Phenome-wide analysis of copy number variants in 470,727 UK Biobank genomes
Summary
This Nature study presents a large-scale whole-genome sequencing (WGS) phenome-wide association study (PheWAS) of copy number variants (CNVs) in 470,727 UK Biobank participants. Using DRAGEN-based CNV calls (>10 kb) with stringent QC and orthogonal validation, the authors link deletions and duplications to 13,336 binary traits, 1,911 quantitative traits and 2,941 plasma proteins (Olink) to map CNV-driven protein quantitative trait loci (pQTLs), phenotype associations and gene-level effects. They also introduce CNV + PTV collapsing models to integrate CNV deletions with protein-truncating variants and perform pan-ancestry meta-analyses to find ancestry-specific signals.
Author take
Punchy: This is one of the biggest WGS CNV PheWAS datasets yet — high-resolution CNV mapping, proteomics links and multi-model analyses that actually point to druggable dosage effects. If you care about gene dosage, biomarkers or target validation, this paper is a must-see.
Key Points
- Dataset: 470,727 high-quality UKB WGS genomes; 102,717 unique deletions and 80,147 unique duplications after QC (size >10 kb).
- Multimodal phenotypes: associations tested against 13,336 binary traits, 1,911 quantitative traits and 2,941 plasma proteins in ~49,736 samples with proteomics.

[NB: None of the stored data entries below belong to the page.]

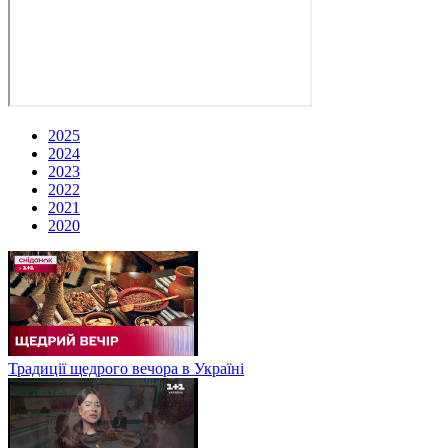
2025
2024
2023
2022
2021
2020
Традиції щедрого вечора в Україні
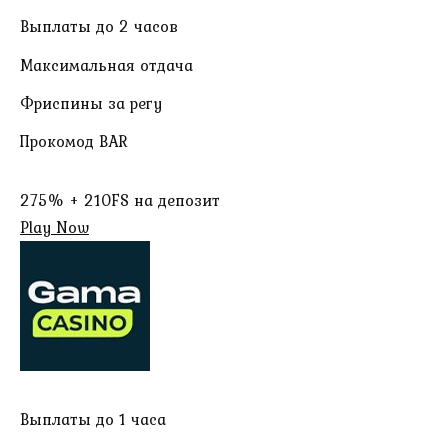
Выплаты до 2 часов
Максимальная отдача
Фриспины за регу
Прокомод BAR
275% + 210FS на депозит
Play Now
Выплаты до 1 часа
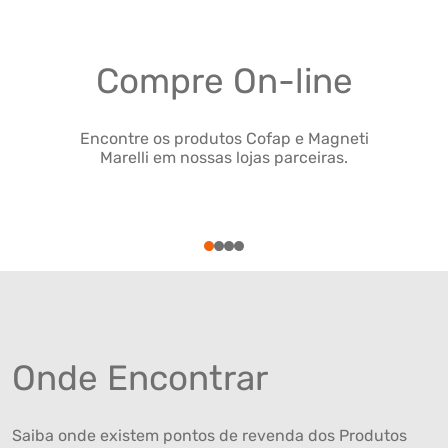
Compre On-line
Encontre os produtos Cofap e Magneti
Marelli em nossas lojas parceiras.
1
2
3
4
Onde Encontrar
Saiba onde existem pontos de revenda dos Produtos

- pQTLs: identified many rare and common CNV cis- and trans-pQTLs with expected dosage effects (loss→lower protein, gain→higher protein).
- Variant-level results: 189 significant CNV–binary associations and 892 significant CNV–quantitative associations (P < 1e-8); rare CNVs typically had larger effects.
- Gene-level collapsing: aggregating CNVs overlapping the same gene(s) increased power and revealed associations missed by per-CNV tests (eg. MSH2–colorectal cancer; APOB duplications and LDL phospholipids).
- CNV + PTV model: integrating deletions with protein-truncating variants found many extra signals and helped prioritise causal genes (eg. HBB vs HBD for thalassaemia).
- Drug-target and biomarker leads: PDZK1 duplication linked to raised urate (gout), PMP22 duplication recapitulated CMT1A, HNF1B duplication associated with kidney biomarkers; SLC2A9 enhancer deletion linked to reduced gout risk.
- Pan-ancestry analyses: revealed ancestry-specific CNV associations (for example, deletions associated with sickle-cell and α-thalassaemia in non-European groups).
Content summary
The team called CNVs with DRAGEN v3.7.8, applied stringent sample- and variant-level QC (exclusions for low-quality regions, recalibrated QUAL threshold to 35, merging highly overlapping calls), and validated the call set via trio Mendelian checks, Hardy–Weinberg equilibrium and concordance with curated CNV resources. Most CNVs were very rare (≈99.8 <1%), and duplications tended to be larger than deletions.
They ran three genetic models per CNV (dominant deletion, recessive deletion, dominant duplication) and used conservative study-wide significance (P < 1×10−8). Proteomics pQTL mapping confirmed cis dosage effects and revealed trans effects; CNVs often had larger effect sizes than SNV pQTLs. Variant-level PheWAS identified hotspots (eg. 16p11.2–16p13.3, 17p12, 21p11.2).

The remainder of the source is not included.